**Work to be completed:**
Verbatim copy without pictures. Please print every entry as it stands.

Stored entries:
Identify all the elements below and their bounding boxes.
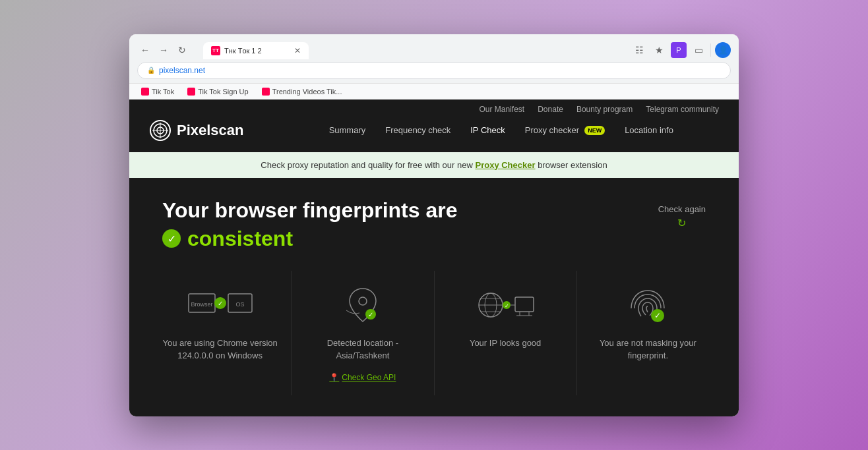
profile-icon[interactable]: 👤 [715, 42, 731, 58]
card-fingerprint-text: You are not masking your fingerprint. [590, 337, 706, 362]
card-fingerprint: ✓ You are not masking your fingerprint. [577, 271, 719, 395]
card-location: ✓ Detected location - Asia/Tashkent 📍 Ch… [292, 271, 434, 395]
card-ip-icon-area: ✓ [472, 284, 538, 326]
trending-favicon [262, 88, 270, 96]
svg-text:✓: ✓ [505, 303, 509, 309]
bookmark-tiktok-label: Tik Tok [152, 88, 174, 96]
ip-svg: ✓ [472, 287, 538, 323]
card-ip: ✓ Your IP looks good [435, 271, 577, 395]
browser-chrome: ← → ↻ TT Тнк Тoк 1 2 ✕ ☷ ★ P ▭ 👤 [129, 34, 739, 99]
logo-area: Pixelscan [149, 119, 244, 142]
svg-text:Browser: Browser [191, 301, 212, 308]
svg-text:OS: OS [235, 301, 244, 308]
proxy-checker-label: Proxy checker [525, 125, 579, 135]
hero-section: Your browser fingerprints are ✓ consiste… [129, 178, 739, 264]
top-nav: Our Manifest Donate Bounty program Teleg… [129, 99, 739, 119]
nav-buttons: ← → ↻ [137, 42, 190, 58]
card-fingerprint-icon-area: ✓ [625, 284, 671, 326]
extensions-icon[interactable]: ▭ [691, 42, 706, 58]
page-content: Our Manifest Donate Bounty program Teleg… [129, 99, 739, 416]
url-text: pixelscan.net [159, 66, 205, 75]
svg-point-11 [359, 297, 367, 305]
announcement-bar: Check proxy reputation and quality for f… [129, 152, 739, 178]
geo-pin-icon: 📍 [329, 373, 339, 382]
translate-icon[interactable]: ☷ [631, 42, 647, 58]
card-browser-os-text: You are using Chrome version 124.0.0.0 o… [162, 337, 278, 362]
nav-proxy-checker[interactable]: Proxy checker NEW [525, 125, 605, 135]
back-button[interactable]: ← [137, 42, 153, 58]
nav-donate[interactable]: Donate [538, 105, 563, 114]
tab-close-button[interactable]: ✕ [294, 46, 301, 55]
card-location-link-text: Check Geo API [342, 373, 396, 382]
nav-frequency[interactable]: Frequency check [385, 125, 450, 135]
browser-os-svg: Browser ✓ OS [187, 289, 253, 322]
omnibox-row: 🔒 pixelscan.net [129, 59, 739, 83]
bookmark-tiktok[interactable]: Tik Tok [137, 86, 178, 97]
card-browser-os: Browser ✓ OS You are using Chrome versio… [149, 271, 292, 395]
tiktok-favicon [141, 88, 149, 96]
lock-icon: 🔒 [147, 67, 155, 74]
reload-button[interactable]: ↻ [174, 42, 190, 58]
main-nav: Pixelscan Summary Frequency check IP Che… [129, 119, 739, 152]
bookmark-tiktok-signup[interactable]: Tik Tok Sign Up [183, 86, 252, 97]
toolbar-divider [710, 43, 711, 57]
status-label: consistent [187, 227, 293, 251]
bookmarks-bar: Tik Tok Tik Tok Sign Up Trending Videos … [129, 83, 739, 99]
hero-title: Your browser fingerprints are [162, 198, 458, 223]
card-location-link[interactable]: 📍 Check Geo API [329, 373, 396, 382]
extension1-icon[interactable]: P [671, 42, 687, 58]
bookmark-trending[interactable]: Trending Videos Tik... [258, 86, 346, 97]
announcement-text-before: Check proxy reputation and quality for f… [261, 160, 475, 170]
browser-toolbar-icons: ☷ ★ P ▭ 👤 [631, 42, 731, 58]
tab-favicon: TT [211, 46, 220, 55]
bookmark-trending-label: Trending Videos Tik... [272, 88, 342, 96]
nav-links: Summary Frequency check IP Check Proxy c… [284, 125, 719, 135]
svg-text:✓: ✓ [218, 300, 223, 307]
svg-text:✓: ✓ [654, 311, 661, 320]
announcement-text-after: browser extension [538, 160, 607, 170]
fingerprint-svg: ✓ [625, 285, 671, 325]
new-badge: NEW [584, 126, 605, 135]
bookmark-tiktok-signup-label: Tik Tok Sign Up [198, 88, 248, 96]
location-svg: ✓ [340, 285, 386, 325]
nav-ip-check[interactable]: IP Check [470, 125, 505, 135]
logo-text: Pixelscan [177, 122, 244, 139]
check-again-area[interactable]: Check again ↻ [658, 198, 706, 229]
card-location-icon-area: ✓ [340, 284, 386, 326]
browser-window: ← → ↻ TT Тнк Тoк 1 2 ✕ ☷ ★ P ▭ 👤 [129, 34, 739, 416]
card-ip-text: Your IP looks good [470, 337, 541, 350]
browser-titlebar: ← → ↻ TT Тнк Тoк 1 2 ✕ ☷ ★ P ▭ 👤 [129, 34, 739, 59]
hero-text: Your browser fingerprints are ✓ consiste… [162, 198, 458, 251]
logo-icon [149, 119, 171, 142]
tab-title: Тнк Тoк 1 2 [224, 47, 262, 55]
card-browser-os-icon-area: Browser ✓ OS [187, 284, 253, 326]
bookmark-icon[interactable]: ★ [651, 42, 667, 58]
tiktok-signup-favicon [187, 88, 195, 96]
check-again-label: Check again [658, 204, 706, 214]
hero-status: ✓ consistent [162, 227, 458, 251]
active-tab[interactable]: TT Тнк Тoк 1 2 ✕ [203, 42, 309, 59]
nav-summary[interactable]: Summary [329, 125, 366, 135]
nav-manifest[interactable]: Our Manifest [480, 105, 525, 114]
address-bar[interactable]: 🔒 pixelscan.net [137, 62, 731, 79]
forward-button[interactable]: → [156, 42, 171, 58]
card-location-text: Detected location - Asia/Tashkent [305, 337, 420, 362]
nav-bounty[interactable]: Bounty program [576, 105, 633, 114]
svg-text:✓: ✓ [368, 311, 373, 318]
cards-row: Browser ✓ OS You are using Chrome versio… [129, 264, 739, 408]
refresh-icon: ↻ [658, 217, 706, 229]
svg-rect-22 [515, 297, 534, 312]
status-check-icon: ✓ [162, 229, 181, 248]
nav-telegram[interactable]: Telegram community [646, 105, 719, 114]
tab-bar: TT Тнк Тoк 1 2 ✕ [195, 42, 626, 59]
proxy-checker-link-highlight[interactable]: Proxy Checker [475, 160, 535, 170]
nav-location-info[interactable]: Location info [625, 125, 673, 135]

**Exercise response:**
Identify all the elements below and their bounding boxes.
profile-icon[interactable]: 👤 [715, 42, 731, 58]
card-fingerprint-text: You are not masking your fingerprint. [590, 337, 706, 362]
card-fingerprint: ✓ You are not masking your fingerprint. [577, 271, 719, 395]
card-location: ✓ Detected location - Asia/Tashkent 📍 Ch… [292, 271, 434, 395]
card-ip-icon-area: ✓ [472, 284, 538, 326]
trending-favicon [262, 88, 270, 96]
svg-text:✓: ✓ [505, 303, 509, 309]
bookmark-tiktok-label: Tik Tok [152, 88, 174, 96]
ip-svg: ✓ [472, 287, 538, 323]
card-ip: ✓ Your IP looks good [435, 271, 577, 395]
browser-chrome: ← → ↻ TT Тнк Тoк 1 2 ✕ ☷ ★ P ▭ 👤 [129, 34, 739, 99]
logo-area: Pixelscan [149, 119, 244, 142]
svg-text:Browser: Browser [191, 301, 212, 308]
svg-text:OS: OS [235, 301, 244, 308]
proxy-checker-label: Proxy checker [525, 125, 579, 135]
hero-section: Your browser fingerprints are ✓ consiste… [129, 178, 739, 264]
top-nav: Our Manifest Donate Bounty program Teleg… [129, 99, 739, 119]
nav-buttons: ← → ↻ [137, 42, 190, 58]
card-fingerprint-icon-area: ✓ [625, 284, 671, 326]
extensions-icon[interactable]: ▭ [691, 42, 706, 58]
page-content: Our Manifest Donate Bounty program Teleg… [129, 99, 739, 416]
url-text: pixelscan.net [159, 66, 205, 75]
svg-point-11 [359, 297, 367, 305]
announcement-bar: Check proxy reputation and quality for f… [129, 152, 739, 178]
geo-pin-icon: 📍 [329, 373, 339, 382]
translate-icon[interactable]: ☷ [631, 42, 647, 58]
card-browser-os-text: You are using Chrome version 124.0.0.0 o… [162, 337, 278, 362]
nav-proxy-checker[interactable]: Proxy checker NEW [525, 125, 605, 135]
back-button[interactable]: ← [137, 42, 153, 58]
nav-donate[interactable]: Donate [538, 105, 563, 114]
tab-close-button[interactable]: ✕ [294, 46, 301, 55]
card-location-link-text: Check Geo API [342, 373, 396, 382]
nav-frequency[interactable]: Frequency check [385, 125, 450, 135]
browser-os-svg: Browser ✓ OS [187, 289, 253, 322]
omnibox-row: 🔒 pixelscan.net [129, 59, 739, 83]
bookmark-tiktok[interactable]: Tik Tok [137, 86, 178, 97]
card-browser-os: Browser ✓ OS You are using Chrome versio… [149, 271, 292, 395]
tiktok-favicon [141, 88, 149, 96]
lock-icon: 🔒 [147, 67, 155, 74]
reload-button[interactable]: ↻ [174, 42, 190, 58]
main-nav: Pixelscan Summary Frequency check IP Che… [129, 119, 739, 152]
bookmark-tiktok-signup[interactable]: Tik Tok Sign Up [183, 86, 252, 97]
toolbar-divider [710, 43, 711, 57]
status-label: consistent [187, 227, 293, 251]
bookmarks-bar: Tik Tok Tik Tok Sign Up Trending Videos … [129, 83, 739, 99]
hero-title: Your browser fingerprints are [162, 198, 458, 223]
card-location-link[interactable]: 📍 Check Geo API [329, 373, 396, 382]
extension1-icon[interactable]: P [671, 42, 687, 58]
bookmark-trending[interactable]: Trending Videos Tik... [258, 86, 346, 97]
announcement-text-before: Check proxy reputation and quality for f… [261, 160, 475, 170]
browser-toolbar-icons: ☷ ★ P ▭ 👤 [631, 42, 731, 58]
tab-favicon: TT [211, 46, 220, 55]
bookmark-trending-label: Trending Videos Tik... [272, 88, 342, 96]
nav-links: Summary Frequency check IP Check Proxy c… [284, 125, 719, 135]
svg-text:✓: ✓ [218, 300, 223, 307]
svg-text:✓: ✓ [654, 311, 661, 320]
announcement-text-after: browser extension [538, 160, 607, 170]
fingerprint-svg: ✓ [625, 285, 671, 325]
new-badge: NEW [584, 126, 605, 135]
bookmark-tiktok-signup-label: Tik Tok Sign Up [198, 88, 248, 96]
location-svg: ✓ [340, 285, 386, 325]
nav-ip-check[interactable]: IP Check [470, 125, 505, 135]
logo-text: Pixelscan [177, 122, 244, 139]
check-again-area[interactable]: Check again ↻ [658, 198, 706, 229]
card-location-icon-area: ✓ [340, 284, 386, 326]
browser-window: ← → ↻ TT Тнк Тoк 1 2 ✕ ☷ ★ P ▭ 👤 [129, 34, 739, 416]
card-ip-text: Your IP looks good [470, 337, 541, 350]
browser-titlebar: ← → ↻ TT Тнк Тoк 1 2 ✕ ☷ ★ P ▭ 👤 [129, 34, 739, 59]
hero-text: Your browser fingerprints are ✓ consiste… [162, 198, 458, 251]
logo-icon [149, 119, 171, 142]
tab-title: Тнк Тoк 1 2 [224, 47, 262, 55]
card-browser-os-icon-area: Browser ✓ OS [187, 284, 253, 326]
bookmark-icon[interactable]: ★ [651, 42, 667, 58]
tiktok-signup-favicon [187, 88, 195, 96]
check-again-label: Check again [658, 204, 706, 214]
hero-status: ✓ consistent [162, 227, 458, 251]
active-tab[interactable]: TT Тнк Тoк 1 2 ✕ [203, 42, 309, 59]
nav-summary[interactable]: Summary [329, 125, 366, 135]
nav-manifest[interactable]: Our Manifest [480, 105, 525, 114]
address-bar[interactable]: 🔒 pixelscan.net [137, 62, 731, 79]
forward-button[interactable]: → [156, 42, 171, 58]
card-location-text: Detected location - Asia/Tashkent [305, 337, 420, 362]
nav-bounty[interactable]: Bounty program [576, 105, 633, 114]
svg-text:✓: ✓ [368, 311, 373, 318]
cards-row: Browser ✓ OS You are using Chrome versio… [129, 264, 739, 408]
refresh-icon: ↻ [658, 217, 706, 229]
svg-rect-22 [515, 297, 534, 312]
status-check-icon: ✓ [162, 229, 181, 248]
nav-telegram[interactable]: Telegram community [646, 105, 719, 114]
tab-bar: TT Тнк Тoк 1 2 ✕ [195, 42, 626, 59]
proxy-checker-link-highlight[interactable]: Proxy Checker [475, 160, 535, 170]
nav-location-info[interactable]: Location info [625, 125, 673, 135]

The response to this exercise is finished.